За спиной Каманина послышалось тихое всхлипывание.
– И как тебя теперь зовут?
– Сергей Иванович Каманин. Так звали верхнеборского героя-партизана. На улице его имени стояла детская больница, в которой меня откачали. А как бы ты меня назвала?
– Я бы назвала Александром в честь твоего прадедушки генерала Лаптева. Ты был бы Александр Геннадьевич Лаптев.
– А почему не по отцу – Кривошеев?
– А ты думаешь, что после всего, что случилось, я бы дала тебе его фамилию? Да и что это за фамилия – Кривошеев? Когда-то я очень любила твоего отца, но, всё же, выходя замуж, оставила себе свою девичью фамилию.
– Не вижу особой разницы между Лаптевой и Кривошеевой, – парировал Каманин, с детства считавший свою фамилию самой лучшей. Накатившая на него минутная сентиментальность прошла, и его тон снова стал отстранённо-холодным.– А теперь расскажи о том, что же всё-таки произошло, и почему ты меня бросила…

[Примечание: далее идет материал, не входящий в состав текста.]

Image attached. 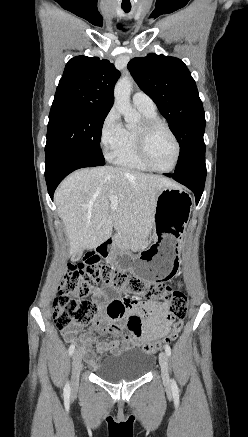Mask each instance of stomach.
I'll return each mask as SVG.
<instances>
[{"instance_id":"obj_1","label":"stomach","mask_w":248,"mask_h":437,"mask_svg":"<svg viewBox=\"0 0 248 437\" xmlns=\"http://www.w3.org/2000/svg\"><path fill=\"white\" fill-rule=\"evenodd\" d=\"M190 211L191 199L186 192L177 186L163 187L153 214V244L147 250H138L137 256L119 250L115 272L135 273V279H144V286H166L179 269Z\"/></svg>"}]
</instances>
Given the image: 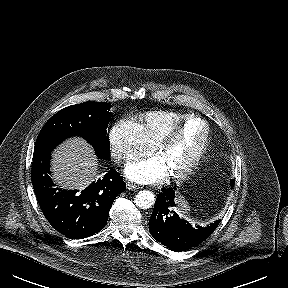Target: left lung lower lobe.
<instances>
[{
    "mask_svg": "<svg viewBox=\"0 0 288 288\" xmlns=\"http://www.w3.org/2000/svg\"><path fill=\"white\" fill-rule=\"evenodd\" d=\"M175 190L176 187L164 188L158 194L149 220V231L154 239L169 249L181 251L194 247L207 239L217 228L220 220L206 227H192L174 211Z\"/></svg>",
    "mask_w": 288,
    "mask_h": 288,
    "instance_id": "1",
    "label": "left lung lower lobe"
}]
</instances>
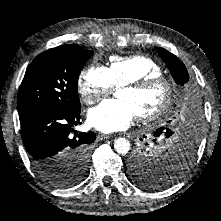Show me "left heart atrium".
Here are the masks:
<instances>
[{
    "label": "left heart atrium",
    "mask_w": 221,
    "mask_h": 221,
    "mask_svg": "<svg viewBox=\"0 0 221 221\" xmlns=\"http://www.w3.org/2000/svg\"><path fill=\"white\" fill-rule=\"evenodd\" d=\"M129 103L121 99H107L88 112L89 124L104 133L128 128L135 118Z\"/></svg>",
    "instance_id": "left-heart-atrium-1"
}]
</instances>
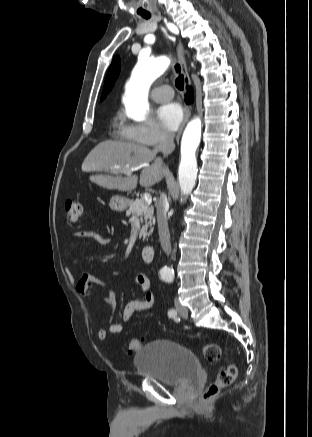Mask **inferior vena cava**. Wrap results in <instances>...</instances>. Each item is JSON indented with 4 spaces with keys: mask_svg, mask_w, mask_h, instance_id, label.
Returning a JSON list of instances; mask_svg holds the SVG:
<instances>
[{
    "mask_svg": "<svg viewBox=\"0 0 312 437\" xmlns=\"http://www.w3.org/2000/svg\"><path fill=\"white\" fill-rule=\"evenodd\" d=\"M175 148L174 134L168 131L162 132V137L159 144L154 149L155 152H162L164 154L171 153ZM169 207L167 197L164 193H161L157 204V224L158 234L161 247L163 251L169 255L171 252L170 232L167 222V209Z\"/></svg>",
    "mask_w": 312,
    "mask_h": 437,
    "instance_id": "inferior-vena-cava-1",
    "label": "inferior vena cava"
}]
</instances>
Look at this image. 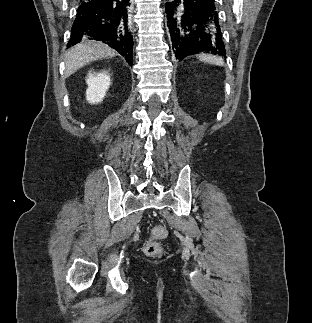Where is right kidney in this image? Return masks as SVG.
Returning <instances> with one entry per match:
<instances>
[{
  "instance_id": "1",
  "label": "right kidney",
  "mask_w": 312,
  "mask_h": 323,
  "mask_svg": "<svg viewBox=\"0 0 312 323\" xmlns=\"http://www.w3.org/2000/svg\"><path fill=\"white\" fill-rule=\"evenodd\" d=\"M88 88L86 90V100L89 104H98V102H103V98L106 96V92L111 84L110 76H107L106 72H92L88 74L86 80Z\"/></svg>"
}]
</instances>
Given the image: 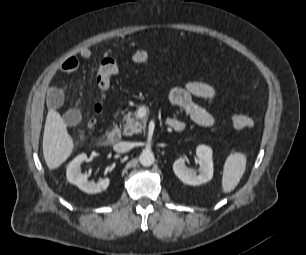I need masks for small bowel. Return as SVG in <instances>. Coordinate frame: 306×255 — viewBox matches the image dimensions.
<instances>
[{
  "instance_id": "obj_1",
  "label": "small bowel",
  "mask_w": 306,
  "mask_h": 255,
  "mask_svg": "<svg viewBox=\"0 0 306 255\" xmlns=\"http://www.w3.org/2000/svg\"><path fill=\"white\" fill-rule=\"evenodd\" d=\"M83 59L91 57L89 49H82L79 53ZM79 68V60L76 56H69L65 58L60 66L59 71L71 74ZM48 87V105L51 108H58L63 102V92L55 84V73H50L46 78ZM217 96L215 88L203 81H187L183 86L173 88L168 95L169 103L173 106L181 108L188 117L197 125L202 127H211L215 124V117L205 108L199 105L195 98H203L207 100H215ZM80 112L76 109H70L64 114V121L67 125L73 126L80 121ZM169 126L181 131L185 127V123L172 117L167 120Z\"/></svg>"
}]
</instances>
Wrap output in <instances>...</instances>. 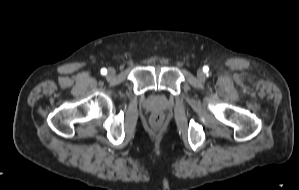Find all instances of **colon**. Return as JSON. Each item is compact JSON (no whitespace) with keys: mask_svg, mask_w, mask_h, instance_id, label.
Masks as SVG:
<instances>
[{"mask_svg":"<svg viewBox=\"0 0 299 190\" xmlns=\"http://www.w3.org/2000/svg\"><path fill=\"white\" fill-rule=\"evenodd\" d=\"M153 122L156 123V124L159 123L160 122V118L159 117H154Z\"/></svg>","mask_w":299,"mask_h":190,"instance_id":"obj_1","label":"colon"}]
</instances>
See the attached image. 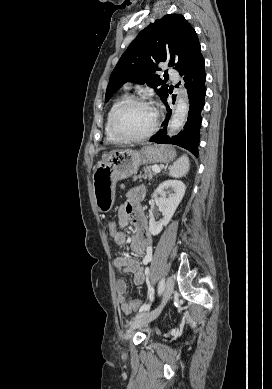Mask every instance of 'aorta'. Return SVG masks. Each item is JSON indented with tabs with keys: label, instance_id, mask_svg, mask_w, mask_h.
<instances>
[{
	"label": "aorta",
	"instance_id": "aorta-1",
	"mask_svg": "<svg viewBox=\"0 0 272 389\" xmlns=\"http://www.w3.org/2000/svg\"><path fill=\"white\" fill-rule=\"evenodd\" d=\"M189 111V103L185 93L178 96L176 108L168 125V135L173 136L178 133L185 124Z\"/></svg>",
	"mask_w": 272,
	"mask_h": 389
}]
</instances>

– Ты действительно хочешь это знать?
– Да.
– А у тебя есть ещё лекарство?
Каманин молча взял стоявшее в углу хлипкое креслице из шестидесятых годов, перенёс его к кровати и сел у изголовья. Потом достал из саквояжа ампулу, помеченную тремя красными точками, заботливо обернул ваткой и протянул матери. Та, откинула одеяло, села на кровати и, закатав рукав, обнажила дряблую пергаментно-жёлтую кожу. Каманин, глядя на измождённую мать, с удивлением понял, что не испытывает к ней никаких сыновьих чувств. Что встреча с родителями, о которой так мечтали воспитанники спецшколы, всего лишь мираж. Что никакого родства по крови не существует, а есть только родство по духу. И если в течение двадцати лет между людьми не было никакой духовной связи, то она уже никогда не возникнет. И даже если бы его мать оказалась трижды успешной и всеми уважаемой женщиной, она всё равно осталась бы для него чужим человеком. Возможно, это было бы ещё хуже. Тогда бы он не испытывал даже жалости и ничем не мог бы помочь близкому по крови человеку. А сейчас ему было невероятно жаль сидящую перед ним без времени постаревшую и потерявшую себя женщину, но он мог хоть чем-то облегчить её страдания. Пусть даже для этого требовалось разбавить родственную кровь свежей порцией яда.
Марина Лаптева на минуту закрыла глаза, словно давая им отдохнуть, а потом пристально посмотрела в лицо сына.
– А ты не похож на отца, ты похож на деда.
– Я знаю, я видел его портрет.
– А что у тебя с носом?
Марина заметила ватки, которыми её сын предусмотрительно заткнул ноздри, чтобы не чувствовать запахи человеческого разложения и надвигающейся смерти.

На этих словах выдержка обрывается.